Step 3: Establish and Achieve Partnered Goals

Together — coaches and teachers — establish and work toward goals. During small-group times for children, teachers plan activities but children lead their own learning according to their developmental levels while teachers scaffold their learning. Likewise, coaches come to the table knowing what teachers need to work on; however, teachers need to be the ones deciding what they want to work on for them to be invested in the change process. If coaches choose and direct the goals, teachers will less likely be motivated to participate and make changes.

Coaches can use all types of data to help inform them and teachers about what is happening in the classroom (child outcomes data; short, focused classroom observations; quality evaluation tools, curriculum fidelity measures; coaches’/teachers’ anecdotes; video footage). As coaches collect, organize, and interpret the data, conference with teachers to identify their strengths and allow them to take the lead in their own goal setting and learning. Together, coaches and teachers look at opportunities for growth and generate strategies connected to the curriculum or best practice to devise a coaching plan.

Keep these tips in mind when setting goals!

  • Apply a 2:1 ratio, the strengths should always outweigh the opportunities for growth.
  • Too many goals can feel overwhelming and does not set the teacher up for success.
  • Goals focused on adult-child interactions must allow time for the coach to model and for the teacher to experience the modeled way.
  • If the teacher chooses more than one goal, it is always best to have the goal focus on a different area (a learning environment goal and an adult-child interaction goal, or a daily routine goal that includes an adult-child interaction strategy).
  • Whatever the goals that are generated, teachers need to feel in control of what is planned with the coach’s guidance and should receive ongoing support until the goals are achieved.

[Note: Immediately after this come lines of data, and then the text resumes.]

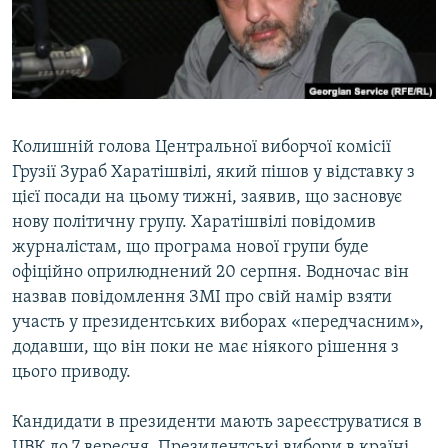
ВІДЕОУРОКИ «ELIFBE»
Русский
СВІДЧЕННЯ ОКУПАЦІЇ
Qırımtatar
УКРАЇНСЬКА ПРОБЛЕМА КРИМУ
ДОЛУЧАЙСЯ!
ІНФОГРАФІКА
Колишній голова Центральної виборчої комісії
Грузії Зураб Харатішвілі, який пішов у відставку з
цієї посади на цьому тижні, заявив, що засновує
Усі сайти RFE/RL
нову політичну групу. Харатішвілі повідомив
журналістам, що програма нової групи буде
офіційно оприлюднений 20 серпня. Водночас він
назвав повідомлення ЗМІ про свій намір взяти
участь у президентських виборах «передчасним»,
додавши, що він поки не має ніякого рішення з
цього приводу.
Кандидати в президенти мають зареєструватися в
ЦВК до 7 вересня. Президентські вибори в країні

Five key takeaways to establish a strength-based coaching partnership

  1. lay the foundation for trust
  2. focus on teachers’ strengths
  3. have positive give-and-take feedback
  4. add generated opportunities for growth
  5. partner in setting and achieving goals with ongoing meaningful support


Artman-Meeker, K., Fettig, A., Barton, E. E., Penney, A., & Zeng, S. (2015). Applying an evidence-based framework to the early childhood coaching literature. Topics in Early Childhood Special Education, 35(3), 183–196. Retrieved from http://www.tecse.sagepub.com

Chu, M. (2014). Developing mentoring and coaching relationships in early care and education: A reflective approach. Boston: Pearson.

Jablon, J., Dombro, A. L., & Johnsen, S. (2016). Coaching with powerful interactions: A guide for partnering with early childhood teachers. Washington, DC: National Association for the Education of Young Children.

L’Allier, S. K., & Elish-Piper, L. (2012). Literacy coaching series [DVD]. Elburn, IL: LearnSure, Inc.